A side effect of the band’s popularity in France is that for the past year or so, a record number of girls has started signing up for German lessons. In June, Le Monde reported that the director of the Goethe Institut’s cultural services in Paris was distributing lyric sheets to language teachers. “I’m really happy that we have something like Tokio Hotel to motivate kids,” said Kornelia Zenner, who oversees lessons at the Goethe Institut. But for how long? In the past year, Tokio Hotel started translating some of its material, releasing the English-language Scream (which combines songs from the first two albums) in Europe. This led to soul-searching on the part of the fans, most of whom seem to actually prefer the German versions. “I’m an Elton John fan so lyrics making sense isn’t a requirement for the song to be good,” a devotee posted on a forum.
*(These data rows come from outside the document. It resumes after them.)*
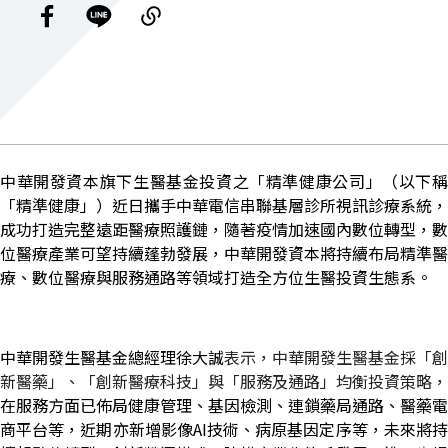
中華開發資本旗下生醫基金
投資之「精準健康公司」（以下
「精準健康」）近日攜手
中華電信串聯基層診所視訊診療系統，
成功打造完整遠距醫療照護鏈，隨著疫情加速國內數位轉型，數
位醫療產業可望持續蓬勃發展，中華開發資本將持續布局精準醫
療、數位醫療與服務通路等領域打造全方位生醫投資生態系。
中華開發生醫基金總經理徐大誠
表示，中華開發生醫基金採「創
新醫藥」、「創新醫療科技」與「服務及通路」均衡投資策略，
在服務方面已佈局健康管理、基因檢測、連鎖藥局通路、醫藥電
商平台等，近期亦新增影像
AI
技術、病原基因定序等，未來將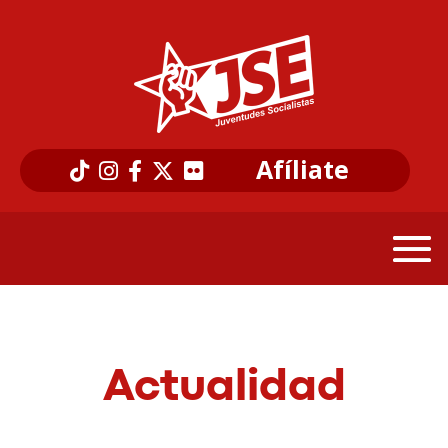
Afíliate
Actualidad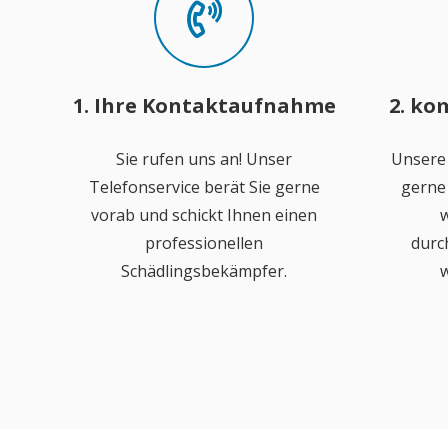
1. Ihre Kontaktaufnahme
2. ko
Sie rufen uns an! Unser
Unsere
Telefonservice berät Sie gerne
gerne 
vorab und schickt Ihnen einen
w
professionellen
durc
Schädlingsbekämpfer.
w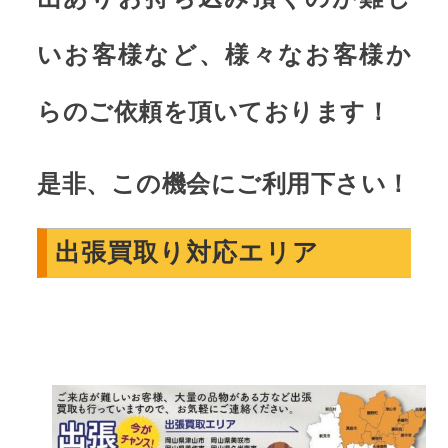
いお客様など、様々なお客様か
らのご依頼を頂いております！
是非、この機会にご利用下さい！
出張買取り対応エリア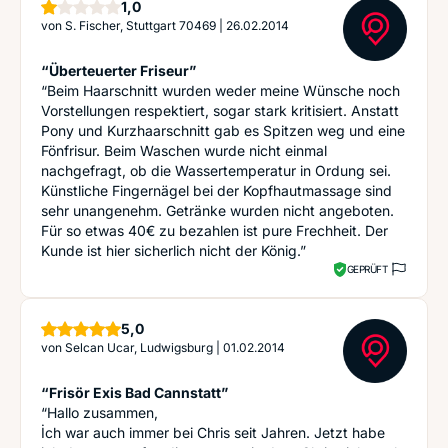
Stern
1,0
von
S. Fischer, Stuttgart 70469
|
26.02.2014
“Überteuerter Friseur”
“Beim Haarschnitt wurden weder meine Wünsche noch
Vorstellungen respektiert, sogar stark kritisiert. Anstatt
Pony und Kurzhaarschnitt gab es Spitzen weg und eine
Fönfrisur. Beim Waschen wurde nicht einmal
nachgefragt, ob die Wassertemperatur in Ordung sei.
Künstliche Fingernägel bei der Kopfhautmassage sind
sehr unangenehm. Getränke wurden nicht angeboten.
Für so etwas 40€ zu bezahlen ist pure Frechheit. Der
Kunde ist hier sicherlich nicht der König.”
GEPRÜFT
Sterne
5,0
von
Selcan Ucar, Ludwigsburg
|
01.02.2014
“Frisör Exis Bad Cannstatt”
“Hallo zusammen,
İch war auch immer bei Chris seit Jahren. Jetzt habe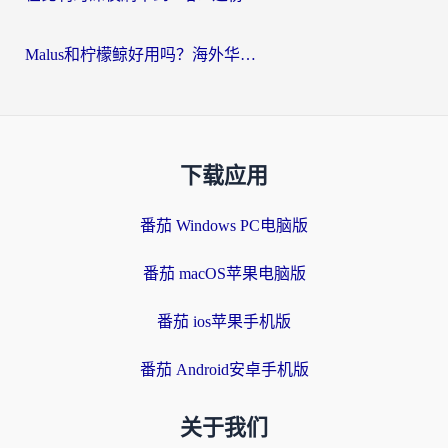
Malus和柠檬鲸好用吗？海外华人亲测：回国加速器怎么选才不踩坑？
下载应用
番茄 Windows PC电脑版
番茄 macOS苹果电脑版
番茄 ios苹果手机版
番茄 Android安卓手机版
关于我们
While Nena may have climbed up the charts with “99 Luftballons” in ‘83, German music has never made a dent in the American mainstream—like everything else that’s not in English. (If Shakira needs to abandon Spanish, you know there’s no hope.) And so it made sense that Tokio Hotel’s debut U.S. release, which came out on Sept. 11, would be a CD single of “Ready Steady Go” (originally “Übers Ende der Welt”) and “Scream” (“Schrei”). It made even more sense that it would be sold only in Hot Topic stores—an association with the titan of goth-lite mall fashion is natural for a band whose image is a crucial element of its success.
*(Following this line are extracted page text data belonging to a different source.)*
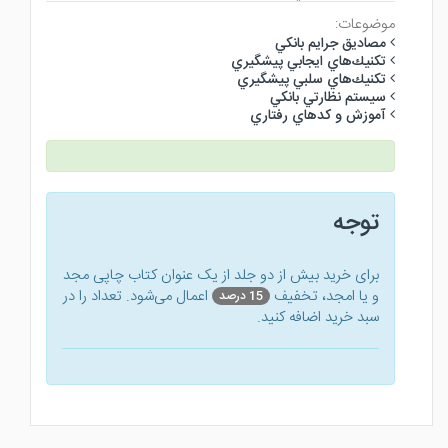
موضوعات:
مصاديق جرايم بانكي
تكنيك‌هاي ايجابي پيشگيري
تكنيك‌هاي سلبي پيشگيري
سيستم نظارتي بانكي
آموزش و كدهاي رفتاري
توجه
برای خرید بیش از دو جلد از یک عنوان کتاب‌ چاپی مجد
و یا امجد، تخفیف
اعمال می‌شود. تعداد را در
15 درصد
سبد خرید اضافه کنید.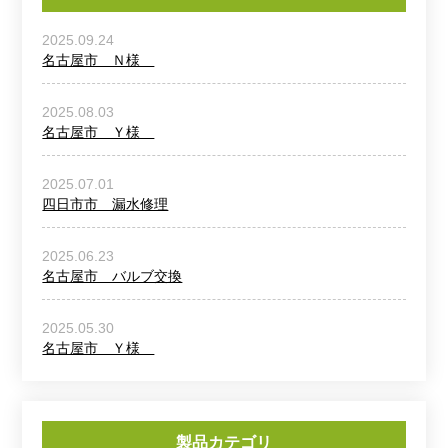
2025.09.24
名古屋市 Ｎ様
2025.08.03
名古屋市 Ｙ様
2025.07.01
四日市市 漏水修理
2025.06.23
名古屋市 バルブ交換
2025.05.30
名古屋市 Ｙ様
製品カテゴリ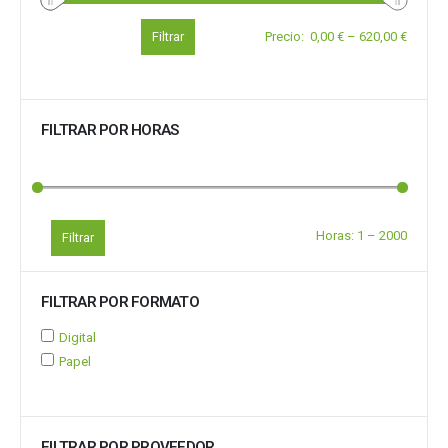
Filtrar
Precio
:
0,00 €
–
620,00 €
FILTRAR POR HORAS
Horas:
1
–
2000
Filtrar
FILTRAR POR FORMATO
Digital
Papel
FILTRAR POR PROVEEDOR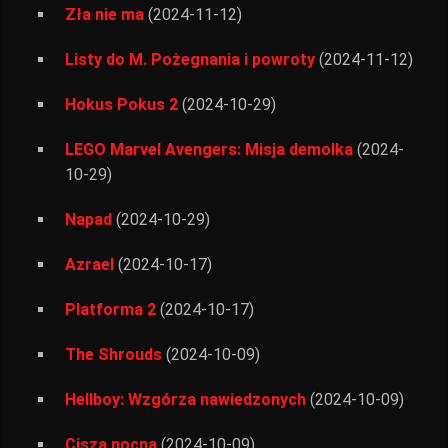
Zła nie ma
(2024-11-12)
Listy do M. Pożegnania i powroty
(2024-11-12)
Hokus Pokus 2
(2024-10-29)
LEGO Marvel Avengers: Misja demolka
(2024-
10-29)
Napad
(2024-10-29)
Azrael
(2024-10-17)
Platforma 2
(2024-10-17)
The Shrouds
(2024-10-09)
Hellboy: Wzgórza nawiedzonych
(2024-10-09)
Cisza nocna
(2024-10-09)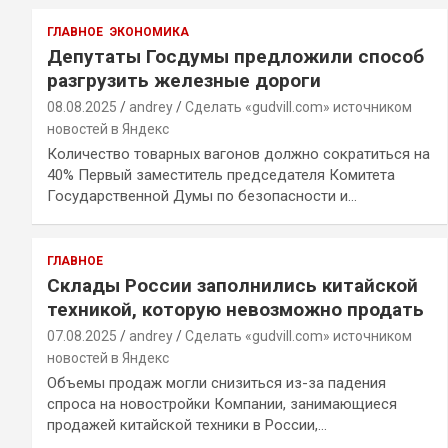
ГЛАВНОЕ
ЭКОНОМИКА
Депутаты Госдумы предложили способ
разгрузить железные дороги
08.08.2025
andrey
Сделать «gudvill.com» источником
новостей в Яндекс
Количество товарных вагонов должно сократиться на
40% Первый заместитель председателя Комитета
Государственной Думы по безопасности и…
ГЛАВНОЕ
Склады России заполнились китайской
техникой, которую невозможно продать
07.08.2025
andrey
Сделать «gudvill.com» источником
новостей в Яндекс
Объемы продаж могли снизиться из-за падения
спроса на новостройки Компании, занимающиеся
продажей китайской техники в России,…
The Kaulitzes are sexy in a nonthreatening way, which explains their appeal to ‘tweens but also a corresponding mountain of animosity. The biggest attacks are lobbed by boys, who sometimes target the music but more often go for Bill Kaulitz’s gender (“Is he a girl?”) and sexuality (“Is he gay?”). Many seem unable to comprehend why males would spend so much time on makeup and clothes, and simply cannot deal with Tom’s androgyny. The haters devote a stupefying amount of energy to the band. Just go to dailymotion.com and type “anti tokio hotel”—parodies, ad hominem attacks, and all-around derision flow out. Just one example: Someone posted a video of young drummers to show that Gustav isn’t that good for his age. As an article in the Frankfurter Rundschau recently mused, “Who would have thought it was still possible to annoy people in the haggard world of pop?”
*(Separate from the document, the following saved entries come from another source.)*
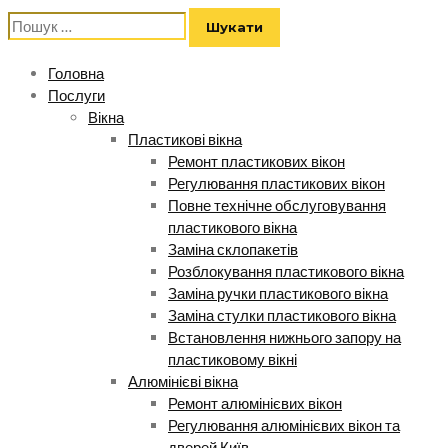
Пошук:
Головна
Послуги
Вікна
Пластикові вікна
Ремонт пластикових вікон
Регулювання пластикових вікон
Повне технічне обслуговування
пластикового вікна
Заміна склопакетів
Розблокування пластикового вікна
Заміна ручки пластикового вікна
Заміна стулки пластикового вікна
Встановлення нижнього запору на
пластиковому вікні
Алюмінієві вікна
Ремонт алюмінієвих вікон
Регулювання алюмінієвих вікон та
дверей Київ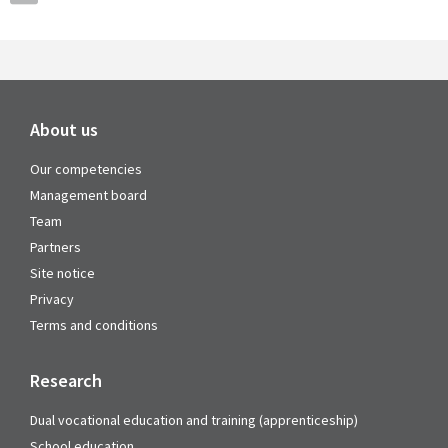
About us
Our competencies
Management board
Team
Partners
Site notice
Privacy
Terms and conditions
Research
Dual vocational education and training (apprenticeship)
School education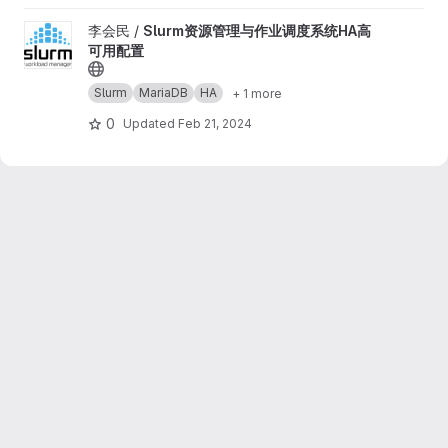
View Slurm资源管理与作业调度系统HA高可用配置 project
李会民 /
Slurm资源管理与作业调度系统HA高
可用配置
Slurm
MariaDB
HA
+ 1 more
0
Updated
Feb 21, 2024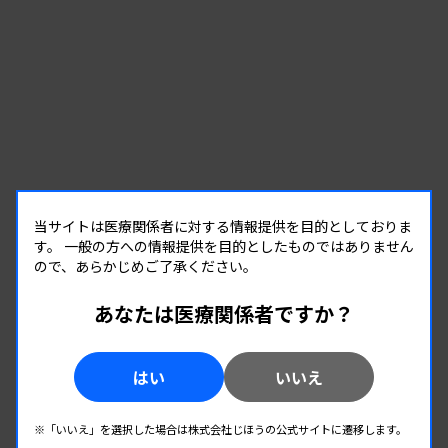
当サイトは医療関係者に対する情報提供を目的としておりま
す。
一般の方への情報提供を目的としたものではありません
ので、あらかじめご了承ください。
あなたは医療関係者ですか？
企業イベント
はい
いいえ
08.22
2026.
（土）
【一般：尿沈渣】USC研究会／ウェブセミナー
※「いいえ」を選択した場合は株式会社じほうの公式サイトに遷移します。
提供 : 東洋紡株式会社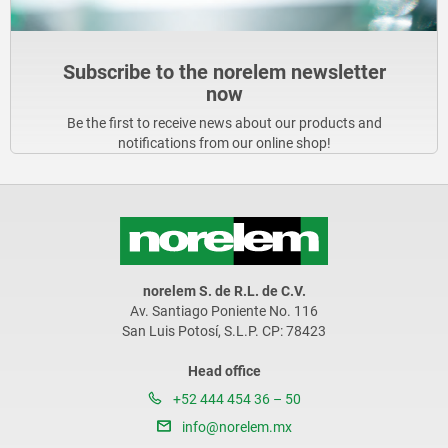
Subscribe to the norelem newsletter
now
Be the first to receive news about our products and
notifications from our online shop!
norelem S. de R.L. de C.V.
Av. Santiago Poniente No. 116
San Luis Potosí, S.L.P. CP: 78423
Head office
+52 444 454 36 – 50
info@norelem.mx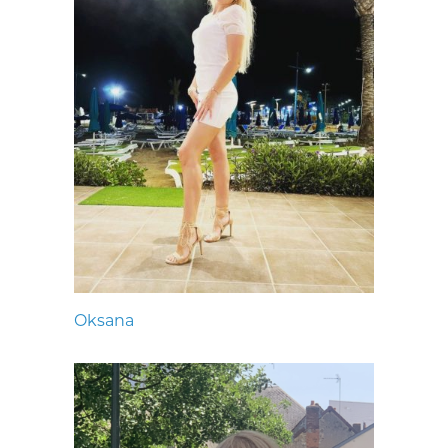
Oksana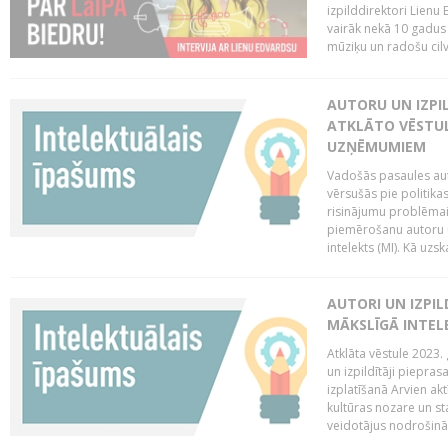
izpilddirektori Lienu
vairāk nekā 10 gadus u
mūziķu un radošu cilv
AUTORU UN IZPIL
ATKLĀTO VĒSTUL
UZŅĒMUMIEM
Vadošās pasaules auto
vērsušās pie politika
risinājumu problēmai 
piemērošanu autoru u
intelekts (MI). Kā uzs
AUTORI UN IZPIL
MĀKSLĪGĀ INTEL
Atklāta vēstule 2023. 
un izpildītāji piepras
izplatīšanā Arvien ak
kultūras nozare un st
veidotājus nodrošināt 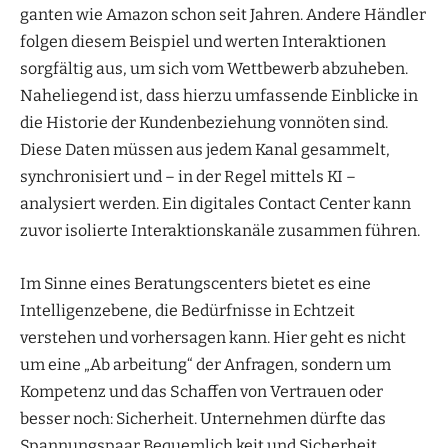
ganten wie Amazon schon seit Jahren. Andere Händler
folgen diesem Beispiel und werten Interaktionen
sorgfältig aus, um sich vom Wettbewerb abzuheben.
Naheliegend ist, dass hierzu umfassende Einblicke in
die Historie der Kundenbeziehung vonnöten sind.
Diese Daten müssen aus jedem Kanal gesammelt,
synchronisiert und – in der Regel mittels KI –
analysiert werden. Ein digitales Contact Center kann
zuvor isolierte Interaktionskanäle zusammen führen.
Im Sinne eines Beratungscenters bietet es eine
Intelligenzebene, die Bedürfnisse in Echtzeit
verstehen und vorhersagen kann. Hier geht es nicht
um eine „Ab arbeitung“ der Anfragen, sondern um
Kompetenz und das Schaffen von Vertrauen oder
besser noch: Sicherheit. Unternehmen dürfte das
Spannungspaar Bequemlich keit und Sicherheit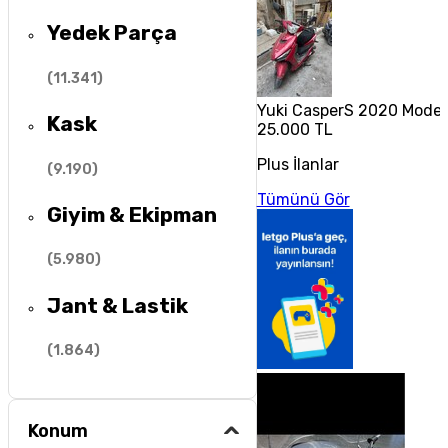
Yedek Parça
(
11.341
)
Yuki CasperS 2020 Model
Kask
25.000 TL
Plus İlanlar
(
9.190
)
Tümünü Gör
Giyim & Ekipman
(
5.980
)
Jant & Lastik
(
1.864
)
Konum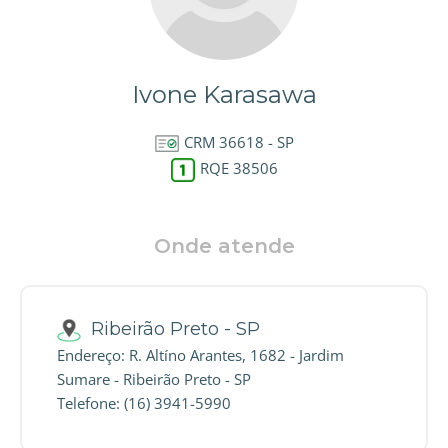
Ivone Karasawa
CRM 36618 - SP
RQE 38506
Onde atende
Ribeirão Preto - SP
Endereço: R. Altíno Arantes, 1682 - Jardim
Sumare - Ribeirão Preto - SP
Telefone: (16) 3941-5990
Even as Tokio Hotel prepares for its next moves—master English, start drinking legally—it will be interesting to see if more European acts, emboldened by its success, realize they can cross borders despite shunning the pop-rock mainstream’s lingua franca. They won’t mean much to insular England and America, but they could have more impact on future identity politics in the European community than all the Brussels bureaucrats put together.